Opening a discount chain would mirror the decades-old approach of traditional retailers to getting rid of slow-selling merchandise. Department stores have a long history of selling this inventory for pennies on the dollar to retailers like Ross Stores Inc. and TJ Maxx and HomeGoods stores of TJX Cos. Inc .. Some chains have even launched their own discount stores, including Macy’s Backstage, which launched in 2015. These discounters have done relatively well amid the Amazon-fueled online transition frequented by frugal shoppers who are also profiting from a treasure hunt through an eclectic assortment. inexpensive branded items.
Amazon already sells discount inventory online through a program called Amazon Outlet. Returned and used items are sold on a separate page called Amazon Warehouse. As the business grew, its vendor managers were encouraged to negotiate with vendors for the right to return Amazon’s unsold inventory to them, according to current and former employees.
âWe would negotiate pretty heavily,â said Faisal Masud, a former Amazon director who helped launch Amazon’s warehouse deals program a decade ago, and now heads Fabric, a startup from e-commerce. âIf it doesn’t sell, it comes back.

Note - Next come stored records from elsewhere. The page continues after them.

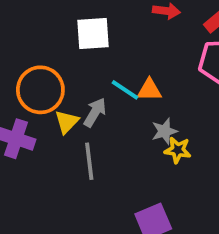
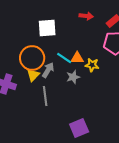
orange circle: (40, 90) -> (32, 58), moved
gray star: (164, 131) -> (73, 77), moved
yellow star: (178, 150) -> (92, 65), moved

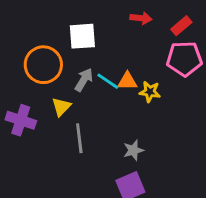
orange circle: (32, 58) -> (43, 65), moved
gray arrow: (48, 70) -> (84, 80), moved
gray star: (73, 77) -> (133, 150), moved

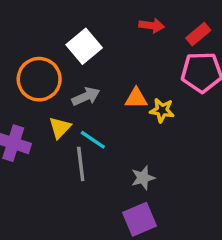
white square: (82, 36) -> (84, 46), turned -36
gray arrow: (84, 80) -> (86, 96), turned 35
cyan line: (108, 81) -> (93, 140), moved

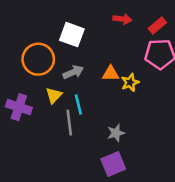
white square: (84, 46) -> (72, 35), turned -30
yellow star: (162, 110) -> (130, 82), turned -30
cyan line: (93, 140) -> (78, 104), turned 42

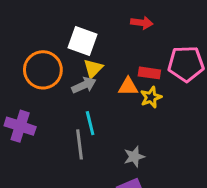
red rectangle: (157, 26) -> (149, 73), moved, turned 48
yellow triangle: (54, 95) -> (93, 68), moved

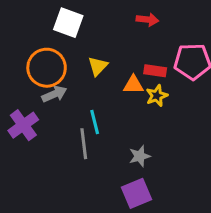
white square: (82, 41) -> (68, 23), moved
gray arrow: (84, 85) -> (54, 94), moved
purple cross: (20, 126) -> (23, 125), turned 36

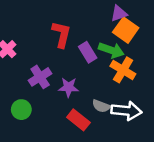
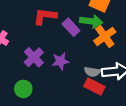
red L-shape: (61, 34) -> (45, 16), turned -85
orange cross: (123, 70) -> (105, 36), turned 35
red rectangle: (78, 120) -> (94, 86), moved

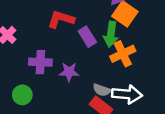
green arrow: (91, 21) -> (111, 34), turned 80
purple cross: (34, 57) -> (40, 62), turned 36

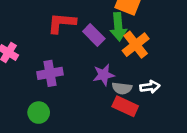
purple star: (69, 72) -> (104, 75), moved
white arrow: (127, 94) -> (150, 87), size x0.6

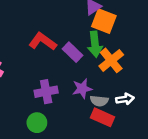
red L-shape: (62, 23) -> (43, 41), turned 32
purple cross: (50, 73) -> (46, 92), moved
green circle: (39, 113) -> (37, 123), moved

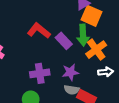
white arrow: (125, 99) -> (106, 72), moved
gray semicircle: (99, 101) -> (72, 90), moved

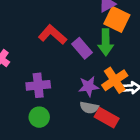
orange cross: (96, 50) -> (115, 80), moved
purple cross: (40, 73) -> (38, 85), moved

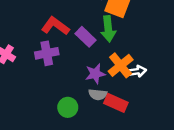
purple cross: (38, 85) -> (47, 53), moved
green circle: (39, 117) -> (68, 107), moved

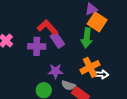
purple rectangle: (86, 37) -> (57, 40), moved
purple star: (95, 74) -> (56, 71), moved

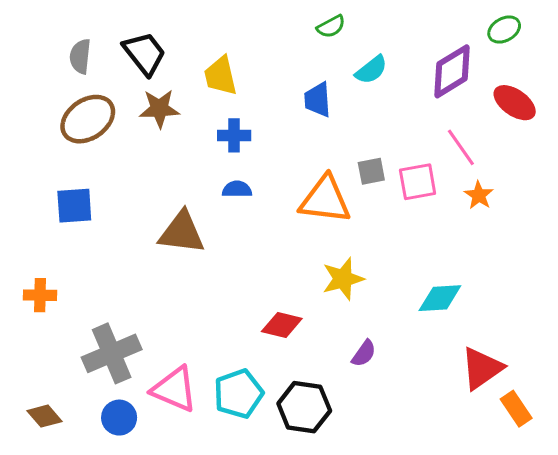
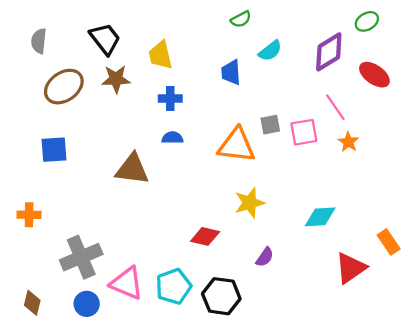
gray semicircle: (80, 56) -> (39, 41), moved
orange rectangle: (516, 409) -> (389, 242), moved
brown diamond: (44, 416) -> (32, 303), turned 55

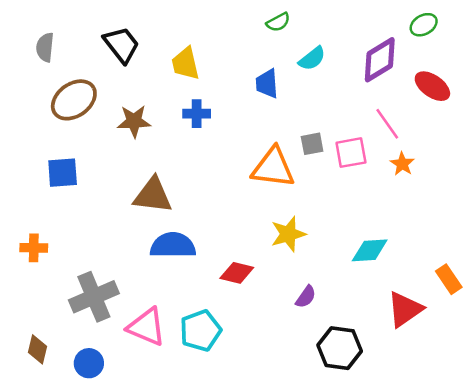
brown star: (116, 79) -> (134, 121), moved
blue semicircle: (172, 138) -> (173, 245), moved, size x1.8
black hexagon: (221, 296) -> (340, 348), moved
blue circle: (87, 304) -> (89, 363), moved

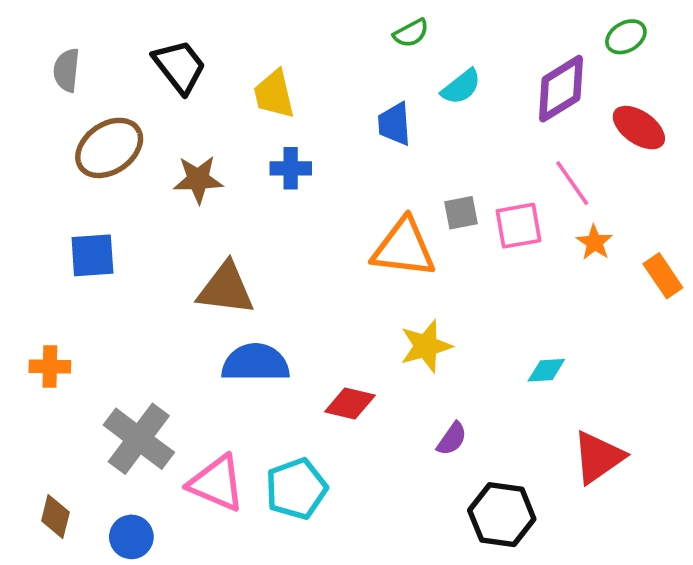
cyan diamond: (370, 250) -> (546, 370), size x0.7
orange rectangle: (449, 279) -> (663, 276), moved
gray cross: (94, 297) -> (139, 439), turned -30

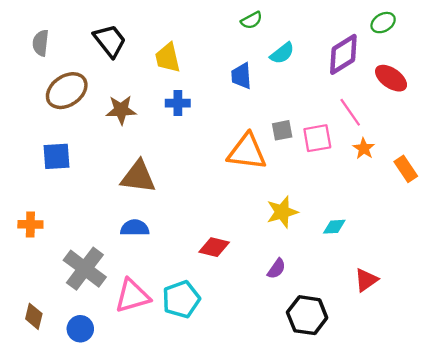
yellow star: (426, 346) -> (282, 212), moved
blue semicircle: (255, 363) -> (135, 228), moved, size x0.7
red triangle: (598, 457) -> (366, 280), size x0.7
pink triangle: (217, 483) -> (132, 296), turned -39

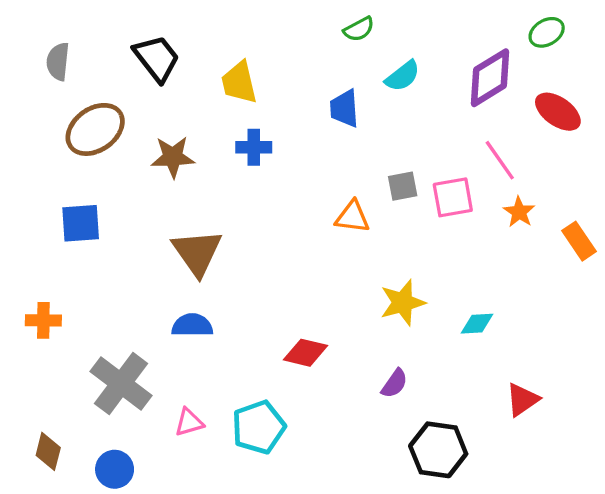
orange triangle: (247, 152) -> (352, 217), size x0.6
brown triangle: (138, 177) -> (197, 252), turned 48
pink triangle: (132, 296) -> (189, 422), size x0.6

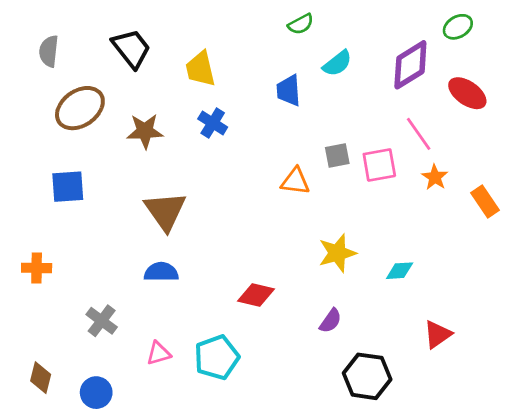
blue cross: (254, 147) -> (213, 123), turned 32
gray cross: (121, 383) -> (102, 321), size x0.6

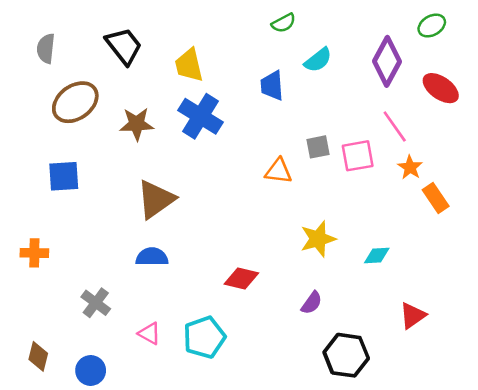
purple diamond: (410, 65) -> (387, 61), turned -30
blue cross: (213, 123) -> (200, 116), size x1.6
orange rectangle: (485, 202) -> (436, 198), moved
brown triangle: (165, 211) -> (156, 199), turned 30
pink triangle: (158, 353) -> (149, 333), turned 45

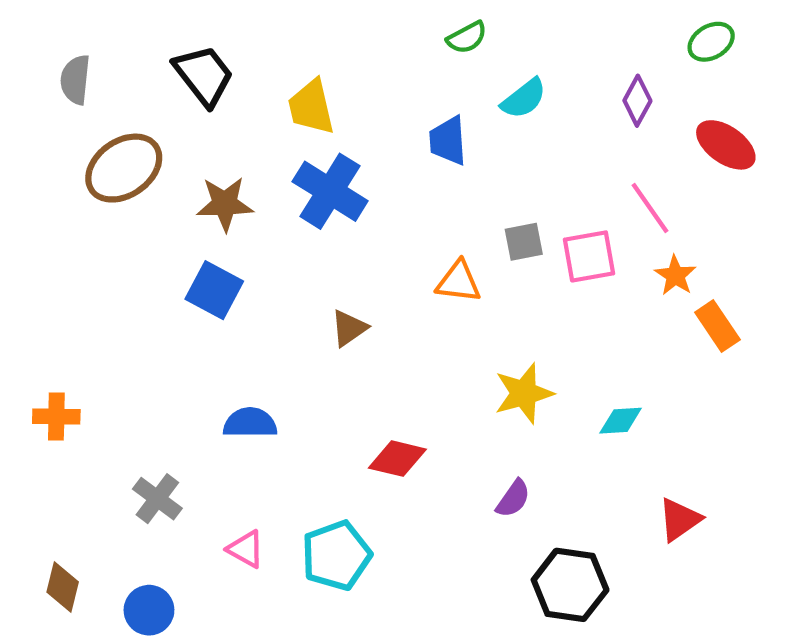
purple diamond: (387, 61) -> (637, 101), size x0.6
blue square: (64, 176) -> (214, 290), moved, turned 32
brown triangle: (156, 199) -> (349, 328), moved, size x0.6

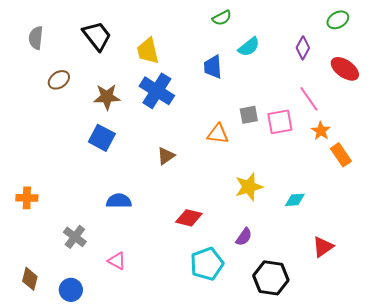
brown ellipse: (124, 168) -> (59, 80), size x0.6
cyan pentagon: (336, 555) -> (207, 264), moved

The goal is always to get the optimal return on inventory and asset recovery.
But despite these efforts, the company still ends up with a lot of unsold products.
Amazon’s physical stores team was inspired to explore real-world discount outlets in part by an employee-only sale held at a warehouse near the company’s Seattle headquarters in 2019, in where excess inventory was sold at a discount to free up space in a facility often used as a test bed for new programs.
They also looked at flash sale and discount store concepts, including those of Best Buy Co. and outdoor retailer Recreational Equipment Inc., whose flagship store is a short walk from Amazon headquarters, said one. no one.